### Input material
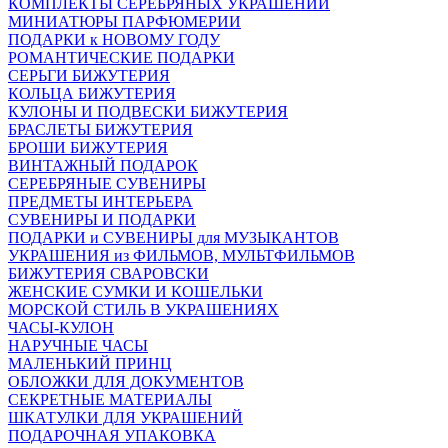
КОМПЛЕКТЫ СЕРЕБРЯНЫХ УКРАШЕНИЙ
МИНИАТЮРЫ ПАРФЮМЕРИИ
ПОДАРКИ к НОВОМУ ГОДУ
РОМАНТИЧЕСКИЕ ПОДАРКИ
СЕРЬГИ БИЖУТЕРИЯ
КОЛЬЦА БИЖУТЕРИЯ
КУЛОНЫ И ПОДВЕСКИ БИЖУТЕРИЯ
БРАСЛЕТЫ БИЖУТЕРИЯ
БРОШИ БИЖУТЕРИЯ
ВИНТАЖНЫЙ ПОДАРОК
СЕРЕБРЯНЫЕ СУВЕНИРЫ
ПРЕДМЕТЫ ИНТЕРЬЕРА
СУВЕНИРЫ И ПОДАРКИ
ПОДАРКИ и СУВЕНИРЫ для МУЗЫКАНТОВ
УКРАШЕНИЯ из ФИЛЬМОВ, МУЛЬТФИЛЬМОВ
БИЖУТЕРИЯ СВАРОВСКИ
ЖЕНСКИЕ СУМКИ И КОШЕЛЬКИ
МОРСКОЙ СТИЛЬ В УКРАШЕНИЯХ
ЧАСЫ-КУЛОН
НАРУЧНЫЕ ЧАСЫ
МАЛЕНЬКИЙ ПРИНЦ
ОБЛОЖКИ ДЛЯ ДОКУМЕНТОВ
СЕКРЕТНЫЕ МАТЕРИАЛЫ
ШКАТУЛКИ ДЛЯ УКРАШЕНИЙ
ПОДАРОЧНАЯ УПАКОВКА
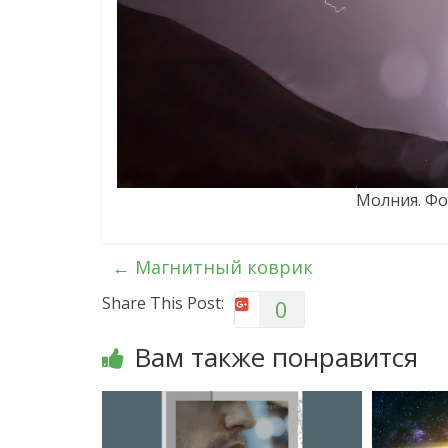
Молния. Фот
←
Магнитный коврик
Share This Post:
0
Вам также понравится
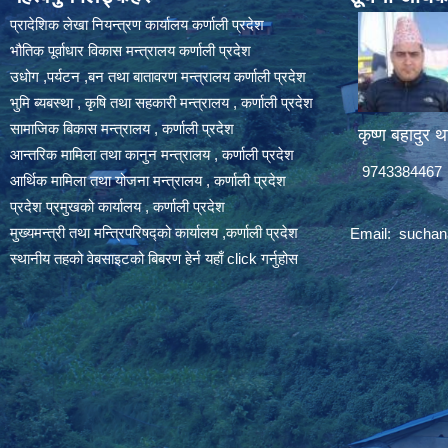
प्रादेशिक लेखा नियन्त्रण कार्यालय कर्णाली प्रदेश
भौतिक पूर्वाधार विकास मन्त्रालय कर्णाली प्रदेश
उधोग ,पर्यटन ,बन तथा बातावरण मन्त्रालय कर्णाली प्रदेश
भुमि ब्यबस्था , कृषि तथा सहकारी मन्त्रालय , कर्णाली प्रदेश
सामाजिक बिकास मन्त्रालय , कर्णाली प्रदेश
कृष्ण बहादुर थ
आन्तरिक मामिला तथा कानुन मन्त्रालय , कर्णाली प्रदेश
9743384467
आर्थिक मामिला तथा योजना मन्त्रालय , कर्णाली प्रदेश
प्रदेश प्रमुखको कार्यालय , कर्णाली प्रदेश
मुख्यमन्त्री तथा मन्त्रिपरिषद्को कार्यालय ,कर्णाली प्रदेश
Email:
suchan
स्थानीय तहको वेबसाइटको बिबरण हेर्न यहाँ click गर्नुहोस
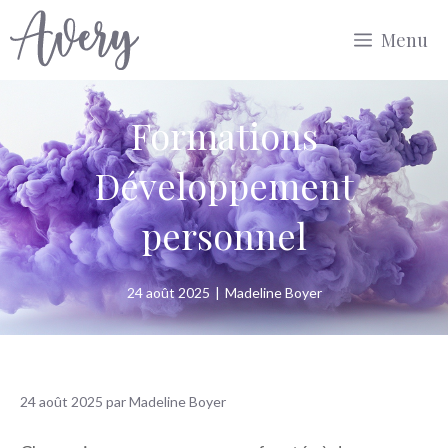
Aller
Menu
au
contenu
Formations
Développement
personnel
24 août 2025
|
Madeline Boyer
24 août 2025
par
Madeline Boyer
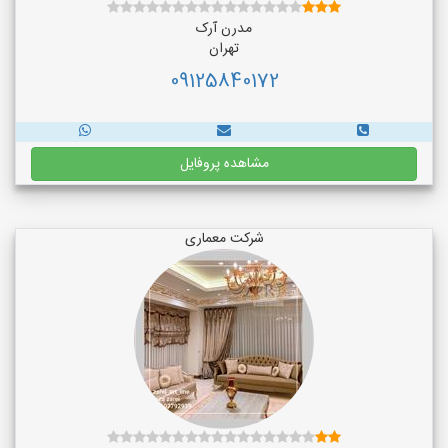
مدرن آرک
تهران
09125840172
مشاهده پروفایل
شرکت معماری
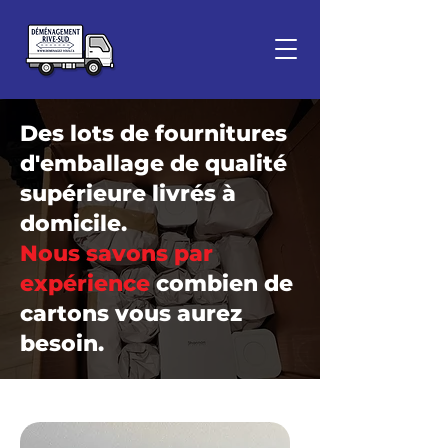
Des lots de fournitures
d'emballage de qualité
supérieure livrés à
domicile.
Nous savons par
expérience
combien de
cartons vous aurez
besoin.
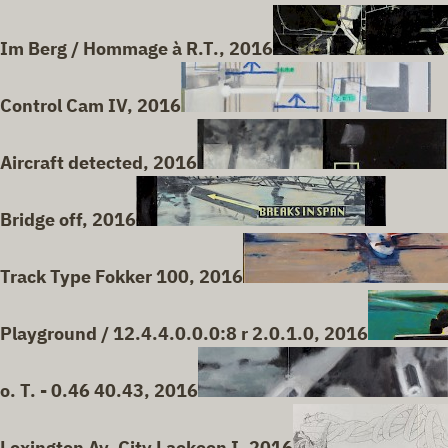
Im Berg / Hommage à R.T., 2016
Control Cam IV, 2016
Aircraft detected, 2016
Bridge off, 2016
Track Type Fokker 100, 2016
Playground / 12.4.4.0.0.0:8 r 2.0.1.0, 2016
o. T. - 0.46 40.43, 2016
Lexington Av. City Laokoon I, 2016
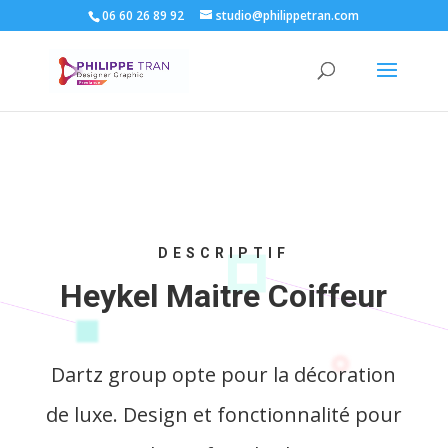
06 60 26 89 92
studio@philippetran.com
DESCRIPTIF
Heykel Maitre Coiffeur
Dartz group opte pour la décoration
de luxe. Design et fonctionnalité pour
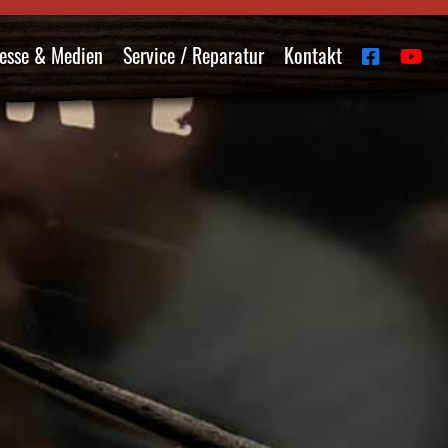
esse & Medien
Service / Reparatur
Kontakt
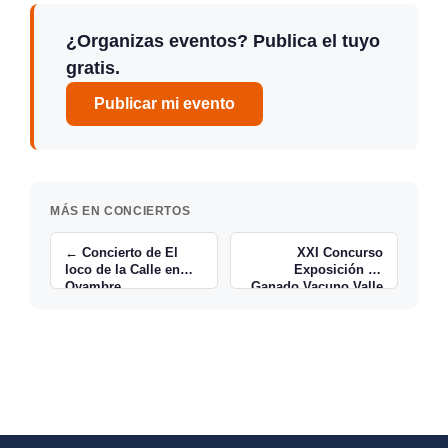
¿Organizas eventos? Publica el tuyo
gratis.
Publicar mi evento
MÁS EN CONCIERTOS
← Concierto de El
XXI Concurso
loco de la Calle en
Exposición de
Oyambre
Ganado Vacuno Valle
de Carriedo →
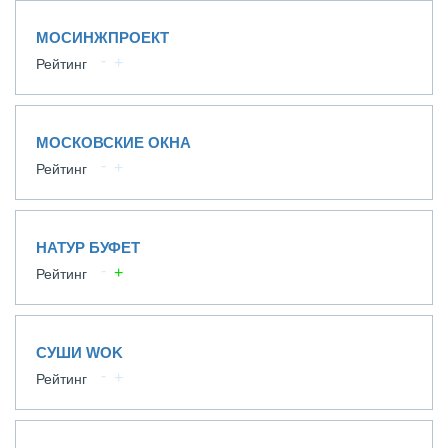
МОСИНЖПРОЕКТ
Рейтинг
МОСКОВСКИЕ ОКНА
Рейтинг
НАТУР БУФЕТ
Рейтинг
СУШИ WOK
Рейтинг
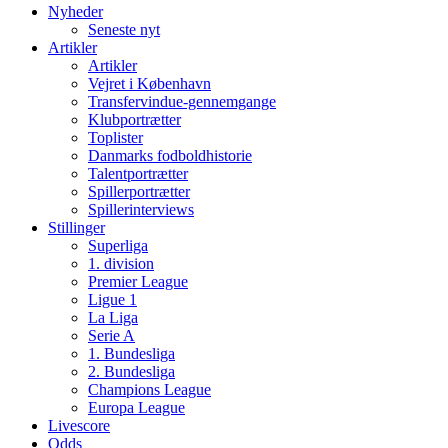
Nyheder
Seneste nyt
Artikler
Artikler
Vejret i København
Transfervindue-gennemgange
Klubportrætter
Toplister
Danmarks fodboldhistorie
Talentportrætter
Spillerportrætter
Spillerinterviews
Stillinger
Superliga
1. division
Premier League
Ligue 1
La Liga
Serie A
1. Bundesliga
2. Bundesliga
Champions League
Europa League
Livescore
Odds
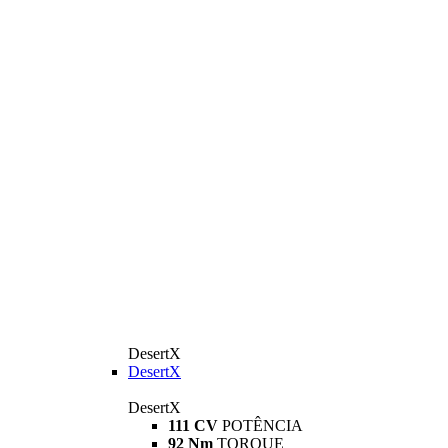
DesertX
DesertX
DesertX
111 CV
POTÊNCIA
92 Nm
TORQUE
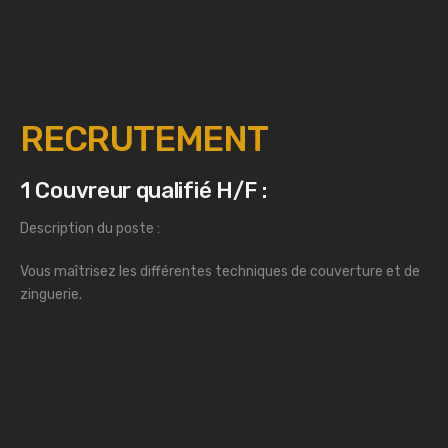
RECRUTEMENT
1 Couvreur qualifié H/F :
Description du poste :
Vous maîtrisez les différentes techniques de couverture et de
zinguerie.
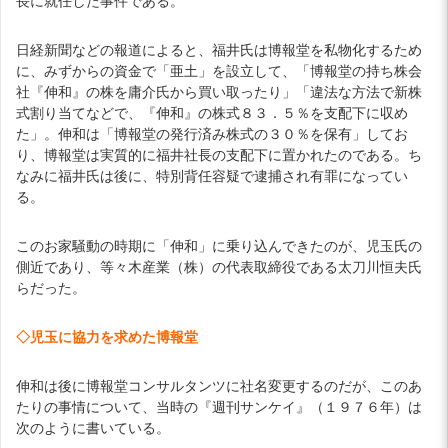
長に就任した事件である。
日経新聞などの報道によると、福井氏は博報堂を私物化するため
に、みずからの資金で「亜土」を設立して、「博報堂の持ち株会
社『伸和』の株を庸介氏から買い取ったり」「違法な方法で新株
式割り当てなどで、『伸和』の株式８３．５％を支配下に収め
た」。伸和は「博報堂の発行済み株式の３０％を保有」してお
り、博報堂は実質的に福井社長の支配下に置かれたのである。ち
なみに福井氏は後に、特別背任容疑で逮捕され有罪になってい
る。
このお家騒動の時期に「伸和」に乗り込んできたのが、児玉氏の
側近であり、等々木産業（株）の代表取締役である太刀川恒夫氏
らだった。
◇児玉に協力を求めた博報堂
伸和は後に博報堂コンサルタンツに社名変更するのだが、このあ
たりの事情について、当時の『週刊サンケイ』（１９７６年）は
次のように書いている。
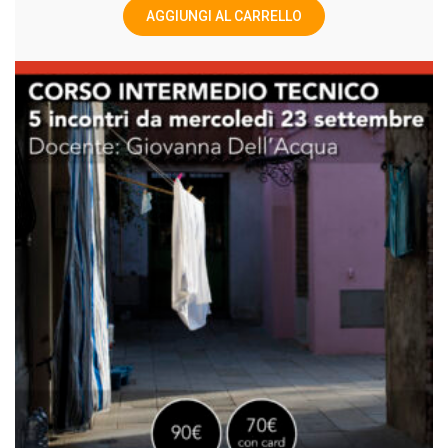
AGGIUNGI AL CARRELLO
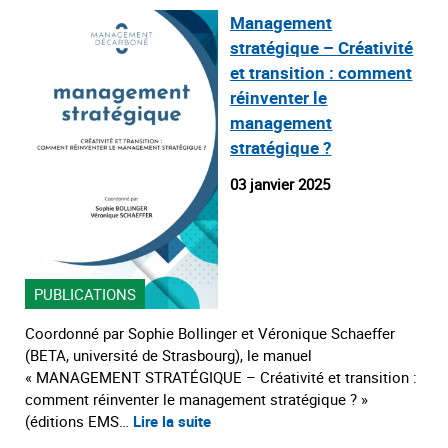
Management
stratégique – Créativité
et transition : comment
réinventer le
management
stratégique ?
03 janvier 2025
PUBLICATIONS
Coordonné par Sophie Bollinger et Véronique Schaeffer
(BETA, université de Strasbourg), le manuel
« MANAGEMENT STRATÉGIQUE – Créativité et transition :
comment réinventer le management stratégique ? »
(éditions EMS…
Lire la suite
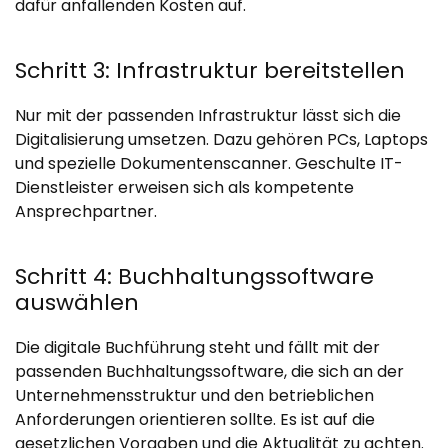
dafür anfallenden Kosten auf.
Schritt 3: Infrastruktur bereitstellen
Nur mit der passenden Infrastruktur lässt sich die
Digitalisierung umsetzen. Dazu gehören PCs, Laptops
und spezielle Dokumentenscanner. Geschulte IT-
Dienstleister erweisen sich als kompetente
Ansprechpartner.
Schritt 4: Buchhaltungssoftware
auswählen
Die digitale Buchführung steht und fällt mit der
passenden Buchhaltungssoftware, die sich an der
Unternehmensstruktur und den betrieblichen
Anforderungen orientieren sollte. Es ist auf die
gesetzlichen Vorgaben und die Aktualität zu achten.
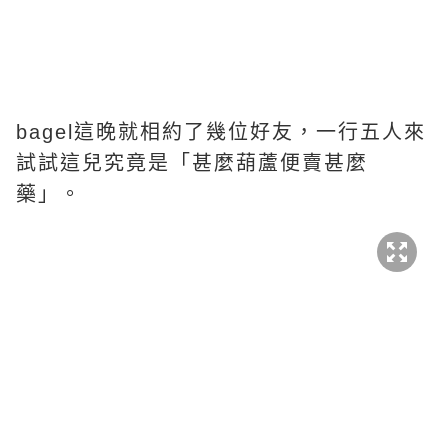
bagel這晚就相約了幾位好友，一行五人來
試試這兒究竟是「甚麼葫蘆便賣甚麼
藥」。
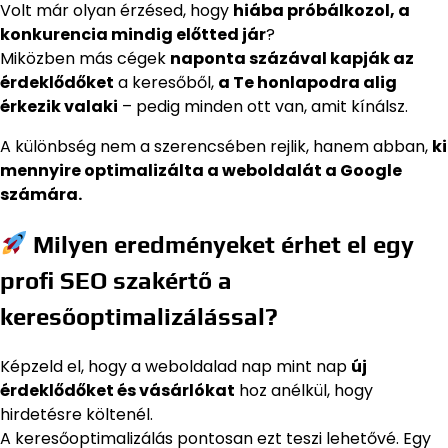
Volt már olyan érzésed, hogy
hiába próbálkozol, a
konkurencia mindig előtted jár
?
Miközben más cégek
naponta százával kapják az
érdeklődőket
a keresőből,
a Te honlapodra alig
érkezik valaki
– pedig minden ott van, amit kínálsz.
A különbség nem a szerencsében rejlik, hanem abban,
ki
mennyire optimalizálta a weboldalát a Google
számára.
Milyen eredményeket érhet el egy
profi SEO szakértő a
keresőoptimalizálással?
Képzeld el, hogy a weboldalad nap mint nap
új
érdeklődőket és vásárlókat
hoz anélkül, hogy
hirdetésre költenél.
A keresőoptimalizálás pontosan ezt teszi lehetővé. Egy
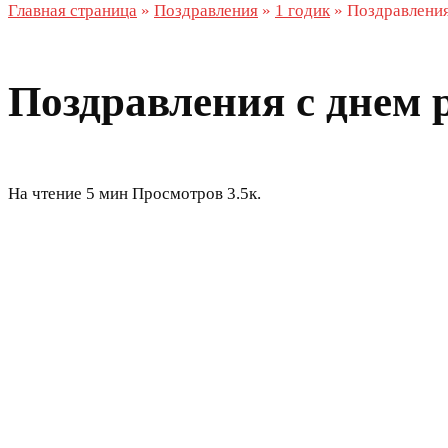
Главная страница
»
Поздравления
»
1 годик
»
Поздравления
Поздравления с днем 
На чтение
5 мин
Просмотров
3.5к.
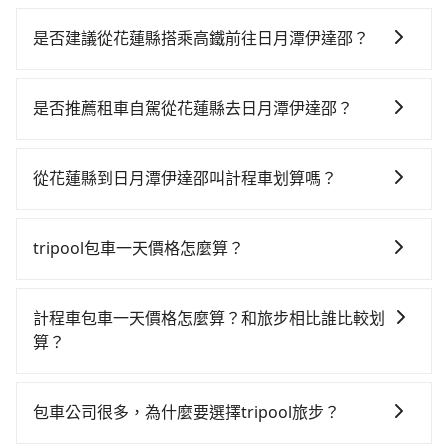
是否建議從花蓮縣搭乘高鐵前往日月潭伊達邵？
若要從花蓮縣搭高鐵前往日月潭伊達邵，高鐵較貴、費
時，且難叫計程車前往高鐵站！從最早06:15一直到
是否推薦租車自駕從花蓮縣去日月潭伊達邵？
22:50，南港-台中一天最多有101班次高鐵可搭乘。假設
如你有駕照又不排斥自駕，且又不需要利用移動的時間
從花蓮縣花蓮市前往最靠近的南港高鐵站，叫一輛計程
在車上休息，那在花蓮縣花蓮市有約20間租車車行，比
車花費約5,200元、車程約225分鐘。抵達高鐵站後，步
從花蓮縣到日月潭伊達邵叫計程車划算嗎？
方說新億小客車租賃、裕達汽車租賃、太巴塱小客車租
行進站、現場購票並於月台排隊的時間約20分鐘，再乘
如選擇小黃直達，在花蓮可以透過app叫車的有55688台
賃。一般租車以天為單位，小轎車如Toyota Altis、
坐58~77分鐘（平均68分）的高鐵從南港站前往台中高
灣大車隊，如果在路邊攔不到車，也可考慮打電話至附
Nissan Tiida，一天租金約$1,500，九人座如Hyundai
鐵站，每人票價750元，再用10分鐘出站、等待車站前
tripool包車一天價格怎麼算？
近的計程車隊，如統一計程車、米琦計程車、美美汽車
Starex或Volkswagen T5，一天$4,500起，油錢（每公
排班的計程車，搭上小黃後約花70分鐘、車費2,500元
因包車費用會隨著您選用2-12小時不等的包車時數、所
行等叫車看看。依照里程跳錶計算，價格約為
里約3元）、eTag（每公里約1元）、路邊停車（每小時
後，抵達日月潭伊達邵 (南投縣魚池鄉) 的目的地。全程
需行程的公里數及車型而有所不同，建議可以直接上旅
3,970~6,000元間。不過花蓮縣僅有合法計程車約1,010
約40元）、保險費、罰單另計多數租車合約上都會載明
計程車包車一天價格怎麼算？和旅步相比誰比較划
加上轉車時間共6小時32分鐘，假設一人獨行，交通費總
步官網一鍵查價，即時試算您包車費用，清楚透明，且
輛，計程車密度為雙北的0.5%，也就是說要臨時叫到小
每日里程限定200~400公里，超過還會額外加收
算？
計8,450元。不過花蓮縣領有合法執照的計程車僅有
無隱藏費用。
黃的難度是台北或新北的200倍之多。如果當天或隔天也
100~2,000元不等的費用。由於絕大多數的租車公司都
1,000多輛，計程車的密度為雙北的0.5%，換句話說，臨
計程車包車的價格通常根據時間或距離計算，包車的價
要原路返回，日月潭伊達邵所在的南投縣的計程車更難
沒有提供甲租乙還的服務，假設你當天就往返花蓮縣
時要叫小黃的難度是雙北大城市的200倍。縱使幸運攔到
格通常是根據時間或距離來計算，而且在不同城市和地
叫，該縣市僅有約342輛計程車，建議事先做好規劃。再
包車公司很多，為什麼要選擇tripool旅步？
（花蓮市）與日月潭伊達邵，預計的小轎車花費為
一輛小黃了，花蓮縣少部分小黃司機不按表收費，看乘
區，價格可能有所不同。另外，計程車包車價格也可能
加上花蓮縣有些計程車司機不按錶計費，約有32%會採
$3,100或九人座$6,100。當然這金額比搭計程車便宜，
客是外地人便漫天喊價或恣意繞路。但如果全程使用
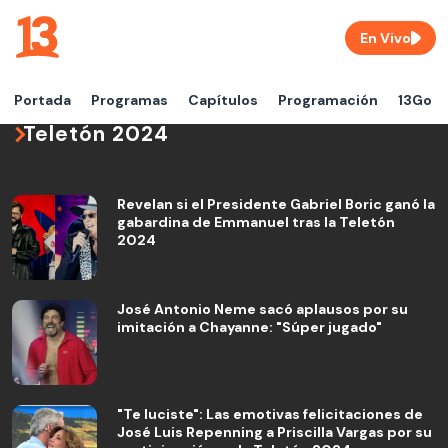
En Vivo
Portada
Programas
Capítulos
Programación
13Go
Teletón 2024
Revelan si el Presidente Gabriel Boric ganó la
gabardina de Emmanuel tras la Teletón
2024
José Antonio Neme sacó aplausos por su
imitación a Chayanne: "Súper jugado"
"Te luciste": Las emotivas felicitaciones de
José Luis Repenning a Priscilla Vargas por su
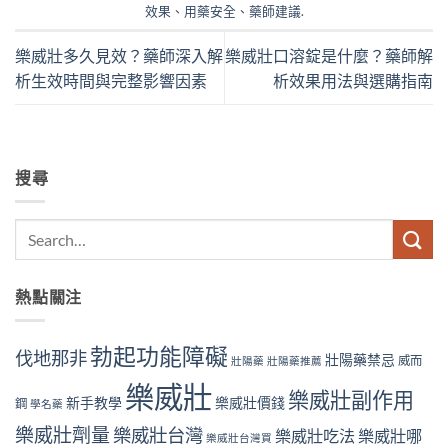
效果
、
用藥安全
、
藥師建議
.
樂威壯多久見效？藥師深入解
樂威壯口溶錠是什麼？藥師解
析生效時間與完整影響因素
析效果用法與選購指南
搜尋
熱點關注
勃起功能障礙
伐地那非
壯陽藥禁忌
威而
壯陽藥
壯陽藥推薦
樂威壯
樂威壯副作用
新手教學
樂威壯價錢
鋼
學名藥
樂威壯劑量
樂威壯台灣
樂威壯吃法
樂威壯哪
樂威壯台灣買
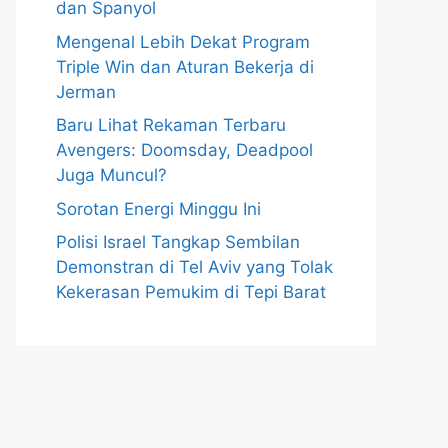
dan Spanyol
Mengenal Lebih Dekat Program
Triple Win dan Aturan Bekerja di
Jerman
Baru Lihat Rekaman Terbaru
Avengers: Doomsday, Deadpool
Juga Muncul?
Sorotan Energi Minggu Ini
Polisi Israel Tangkap Sembilan
Demonstran di Tel Aviv yang Tolak
Kekerasan Pemukim di Tepi Barat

### Task goal
Repeat verbatim the lines between the start of the data and the line containing "भुमि ब्यबस्था , कृषि", both ends included, omitting all pictures.

### Solution to this task
КОМПЛЕКТЫ СЕРЕБРЯНЫХ УКРАШЕНИЙ
МИНИАТЮРЫ ПАРФЮМЕРИИ
ПОДАРКИ к НОВОМУ ГОДУ
РОМАНТИЧЕСКИЕ ПОДАРКИ
СЕРЬГИ БИЖУТЕРИЯ
КОЛЬЦА БИЖУТЕРИЯ
КУЛОНЫ И ПОДВЕСКИ БИЖУТЕРИЯ
БРАСЛЕТЫ БИЖУТЕРИЯ
БРОШИ БИЖУТЕРИЯ
ВИНТАЖНЫЙ ПОДАРОК
СЕРЕБРЯНЫЕ СУВЕНИРЫ
ПРЕДМЕТЫ ИНТЕРЬЕРА
СУВЕНИРЫ И ПОДАРКИ
ПОДАРКИ и СУВЕНИРЫ для МУЗЫКАНТОВ
УКРАШЕНИЯ из ФИЛЬМОВ, МУЛЬТФИЛЬМОВ
БИЖУТЕРИЯ СВАРОВСКИ
ЖЕНСКИЕ СУМКИ И КОШЕЛЬКИ
МОРСКОЙ СТИЛЬ В УКРАШЕНИЯХ
ЧАСЫ-КУЛОН
НАРУЧНЫЕ ЧАСЫ
МАЛЕНЬКИЙ ПРИНЦ
ОБЛОЖКИ ДЛЯ ДОКУМЕНТОВ
СЕКРЕТНЫЕ МАТЕРИАЛЫ
ШКАТУЛКИ ДЛЯ УКРАШЕНИЙ
ПОДАРОЧНАЯ УПАКОВКА
Молния. Фот
←
Магнитный коврик
Share This Post:
0
Вам также понравится
प्रादेशिक लेखा नियन्त्रण कार्यालय कर्णाली प्रदेश
भौतिक पूर्वाधार विकास मन्त्रालय कर्णाली प्रदेश
उधोग ,पर्यटन ,बन तथा बातावरण मन्त्रालय कर्णाली प्रदेश
भुमि ब्यबस्था , कृषि तथा सहकारी मन्त्रालय , कर्णाली प्रदेश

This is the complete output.